Investors are stuck between a rock and a hard place: They’re trying to plan for the end of 2012, while also looking ahead to 2013. It’s being reflected in the questions I’m getting from clients right now, who are worried both about the fiscal cliff and the outlook for interest rates in 2013

As we saw last week, the markets are focused on every utterance out of Washington on the fiscal cliff. For better or worse, this is unlikely to change until we have a deal. And in terms of getting to one, the truth is we did not see much progress last week.

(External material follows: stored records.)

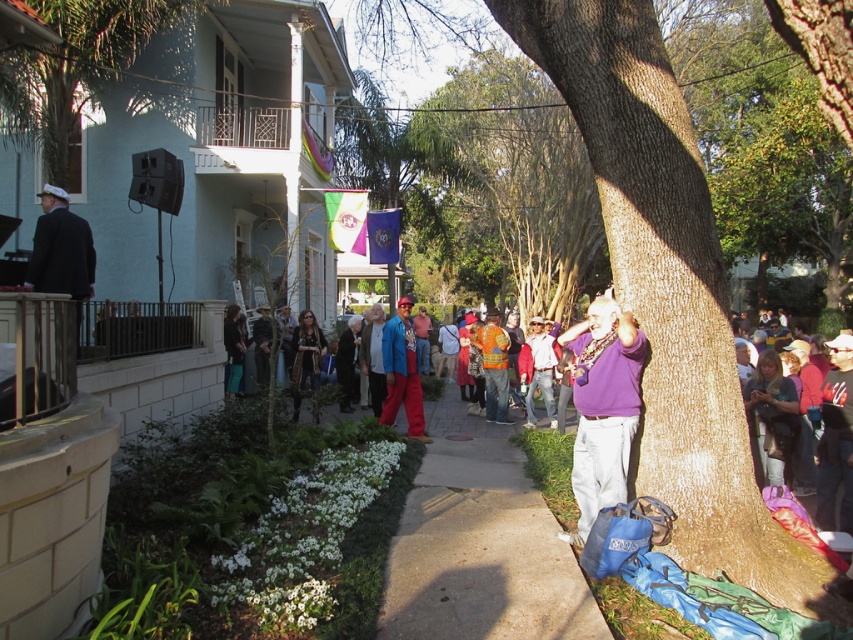 Which is behind, point (596, 504) or point (83, 248)?

Point (83, 248)

Is point (622, 317) less distant than point (83, 253)?

Yes, it is in front of point (83, 253).

Is point (601, 422) farther from camera compared to point (54, 252)?

No, (601, 422) is in front of (54, 252).

At what (x,y) coordinates should I click in order to perform the action: click on purple cotton shirt at center-right. Please return your answer as a coordinate pair (x, y). Looking at the image, I should click on (602, 406).

Is point (74, 216) more distant than point (402, 356)?

No, (74, 216) is closer to viewer.

Does matte black suit at left appear under shiny blue jacket at center?

No, matte black suit at left is not below shiny blue jacket at center.

Describe the element at coordinates (61, 252) in the screenshot. The height and width of the screenshot is (640, 853). I see `matte black suit at left` at that location.

Identify the location of matte black suit at left. This screenshot has height=640, width=853. (61, 252).

Is the position of green leafy tree at upper left less distant than that of purple cotton shirt at center-right?

No.

Image resolution: width=853 pixels, height=640 pixels. Describe the element at coordinates (93, 68) in the screenshot. I see `green leafy tree at upper left` at that location.

The height and width of the screenshot is (640, 853). I want to click on green leafy tree at upper left, so click(x=93, y=68). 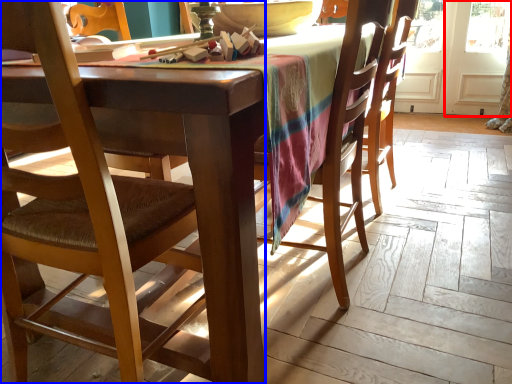 Question: Which object is further to the camera taking this photo, screen door (highlighted by a red box) or chair (highlighted by a blue box)?

Choices:
 (A) screen door
 (B) chair

Answer: (A)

Moreover, it is important to note that, while investors are focused on getting something done by year’s end, a more important deadline may be Christmas Eve. There are roughly 80 Congressman and Senators who will not be returning to Washington next year and many of them plan to leave before the holiday, suggesting that a deal has to be in place by the 24th. That means the parties are going to need to start to move if a compromise is to be reached in time.

Meanwhile, indicating that some investors are looking past December 31st, I’ve been getting a lot of questions on what to expect from the Federal Reserve in 2013. In short, clients are asking about the future direction of monetary policy and when the Fed might raise interest rates.

To answer that question, investors should focus on the labor market, since it is important to remember that the Fed has a dual mandate: keep prices stable, but also maximize employment. Given that the Fed is not particularly worried about inflation, changes in the labor market are likely to be the key driver for any change in monetary policy.  As a rough rule of thumb, then, investors should assume the following:

1.)  The Fed is likely to end quantitative easing before they start to raise rates.